Concepts like resilience and grit can do more harm than good, when what we need is better Anti-fragility. When we learn to be ‘resilient or well adjusted’ we may be learning to not listen to or feel at home in our own bodies. We then tend towards attraction to distraction as a means of avoiding feelings of discomfort.

Distraction and excess comfort are the opposite of Anti-fragility!

The idea is that over emphasising self-regulation or resilience has the potential to end up as stiff upper lip. This needs to be counter balanced with willingness to welcome in the vulnerability. This enables genuine strength over paranoia.

Actions to become more Anti-fragile:

  • Commit to small acts of ‘comfort withdrawal’
  • Avoid the bad news cycle
  • Be conscious about who you follow or read
  • Immerse yourself in Elders and their wisdom
  • Realise that others are thinking about themselves and not you – so don’t seek approval from others, inc social media
  • Cultivate humility
  • Appreciate reciprocity

 

How Sensating can help

Bringing daily acts of small awe and moments of pause into our lives are the best way to build our personal ability to self-regulate more efficiently. (see article ‘Awe’ link). Perhaps this is one of the only ways for the normal person who is unable to drop out and enter a specific community where such matters can be explored. As the ‘Rule of the Bittersweet’ tells us (Cain), to be progressive, some of our personal work needs to be slightly outside of our personal comfort zone. Far enough for change to be possible, not so far as to be overwhelming. This is different to the trend towards ‘self-care’, which tends to mean relaxing baths and lounging on the sofa in a cosy cocoon. It’s good to take the pressure off sometimes and genuinely ‘do nothing’, but we need to get the ratio right.

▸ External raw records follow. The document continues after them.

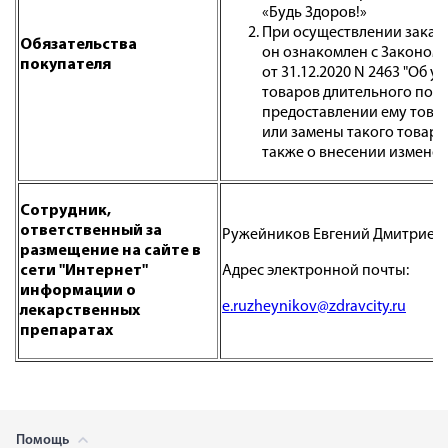
«Будь Здоров!»
При осуществлении заказа
Обязательства
он ознакомлен с Законом 
покупателя
от 31.12.2020 N 2463 "Об
товаров длительного поль
предоставлении ему това
или замены такого товара
также о внесении изменен
Сотрудник,
ответственный за
Ружейников Евгений Дмитриев
размещение на сайте в
сети "Интернет"
Адрес электронной почты:
информации о
e.ruzheynikov@zdravcity.ru
лекарственных
препаратах
Помощь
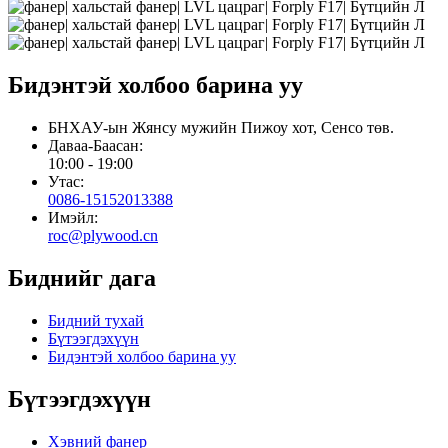
Бидэнтэй холбоо барина уу
БНХАУ-ын Жянсу мужийн Пижоу хот, Сенсо төв.
Даваа-Баасан:
10:00 - 19:00
Утас:
0086-15152013388
Имэйл:
roc@plywood.cn
Биднийг дага
Бидний тухай
Бүтээгдэхүүн
Бидэнтэй холбоо барина уу
Бүтээгдэхүүн
Хэвний фанер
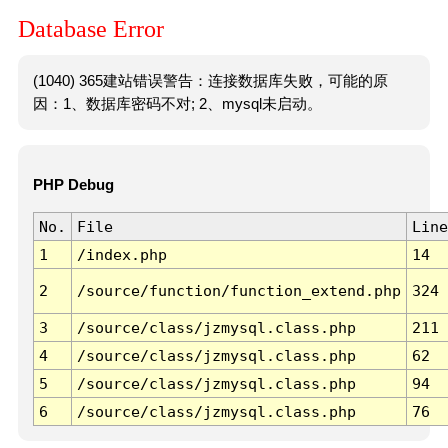
Database Error
(1040) 365建站错误警告：连接数据库失败，可能的原
因：1、数据库密码不对; 2、mysql未启动。
PHP Debug
No.
File
Line
1
/index.php
14
2
/source/function/function_extend.php
324
3
/source/class/jzmysql.class.php
211
4
/source/class/jzmysql.class.php
62
5
/source/class/jzmysql.class.php
94
6
/source/class/jzmysql.class.php
76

Too much comfort and not enough challenge only leads to stagnation and going backwards. Using the Sensate Soundscapes is a really effective way to achieve this.

Several of the Sensate Signature Soundscapes feature the intention of Bittersweetness:

  • Darwin’s Octopus
  • Gaia
  • Orford Hum
  • Twylite

 

Bittersweet

The word compassion literally means to suffer together. Our vagus nerve is the driver for compassion and empathy and one of the great powers of bittersweetness (ref: Bittersweet by Susan Cain). Dacher Keltner, professor of psychology at the University of California, Berkeley, found the compassionate instinct in the more ancient parts of our nervous system and brain (the anterior cingulate region and periaqueductal grey) and in an even older, deeper and more fundamental part of the nervous system, the vagus nerve, which connects the brainstem to the body and is the largest and one of the most important bundles of nerves we have. Keltner sees compassion as one of our best and most redemptive qualities (Dacher Keltner, Awe).

 

It is known that the vagus nerve has a regulating effect on digestion, heartbeat, breathing and sex, to the very mechanisms of life. Keltner has also pointed to several replicated studies that show the vagus nerve makes us care when we see others suffer; your vagus is activated when we witness suffering in others, even in a photograph. He found that people with particularly strong vagal nerve tone have greater empathy and are more likely to cooperate with others and to have strong friendships. Keltner he calls these people vagal superstars.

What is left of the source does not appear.